Xenophobia - a Clarification





Today, I came across an article in the German Press which tells the story of a University Professor who horribile dictu is apparently publishing his thoughts on Twitter. His views, the article explains in a pained and worried tone, are not pro-refugees. They are therefore, the author points out "fremdenfeindlich" - hostile to foreigners, xenophobic. The article is here.

This got me thinking: The professor is against Germany taking in more and more and more (every day, c.3,000) refugees, migrants, asylum seekers whatever you choose to call them. 80 percent of those people are male and 85 percent are Muslim. Whether indeed this is a good idea, is blatantly more than debatable, After the horrendous incidents at NYE in Cologne, people are surely allowed to raise the topic in a more than questioning manner. Crime, especially sexual crime against women has risen dramatically. Other violent crime is also up, especially in formerly pleasant towns like Düsseldorf, or the said Cologne. People, but especially women are rightly afraid to go out on their own. The sale of pepper spray, maze, and demand for legally availablel self-defense weapons has exploded.

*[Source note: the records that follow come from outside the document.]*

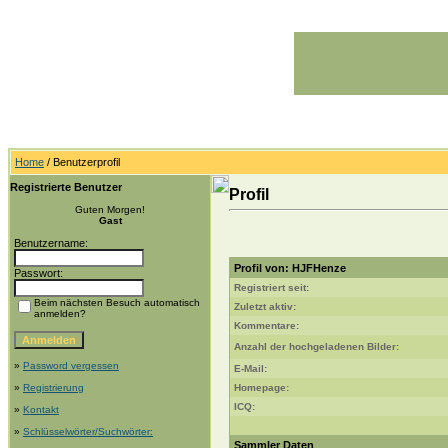
Home
/ Benutzerprofil
Registrierte Benutzer
Profil
Guten Morgen!
Gast
Benutzername:
Profil von: HJFHenze
Passwort:
Registriert seit:
Beim nächsten Besuch automatisch
Zuletzt aktiv:
anmelden?
Kommentare:
Anzahl der hochgeladenen Bilder:
»
Password vergessen
E-Mail:
»
Registrierung
Homepage:
ICQ:
»
Kontakt
»
Schlüsselwörter/Suchwörter:
Sammler Daten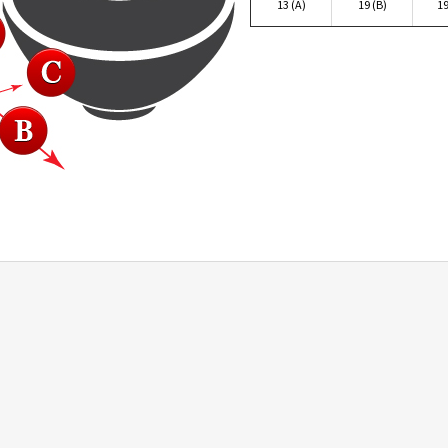
13 (A)
19 (B)
19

So far, so bad. Back to our tweeting professor. Why, in God's name should somebody who is not in favour (and says so publicly) of taking in millions of misogynist, violent males, who balk at the thought of shaking a woman's hand - refugees in asylum seeker's hostels even refuse to take food when it is served to them by a woman - but don't appear to have a problem with raping women, why then should he not be allowed to say so? Or even more illogically, be smeared as xenophobic? For that is exactly the one aspect the professor hasn't got a problem with - that those people are foreigners. He is not xenophobic - he is worried about the demise of tolerance in Germany.

Likewise, regular readers of this blog will know how much I detest xenophobia. They will also know how much I detest illiberalism and homophobic or misogynist attitudes.Which is precisely why I am against importing millions of Muslim males who are explicitly unwilling to integrate and who demand that their anti-Western views and behaviour patterns aren't just respected but made the norm in their newly adopted countries.

So quite why the German press wants to stigmatize people who are worried about society becoming ever more illiberal, intolerant and proto-fascist as "xenophobic" must remain a mystery. Or shall we say not so much a mystery: Plummeting circulation figures are making German media vulnerable: Government funding is only for those who are happy to be "gleichgeschaltet" and will spout Merkel's message.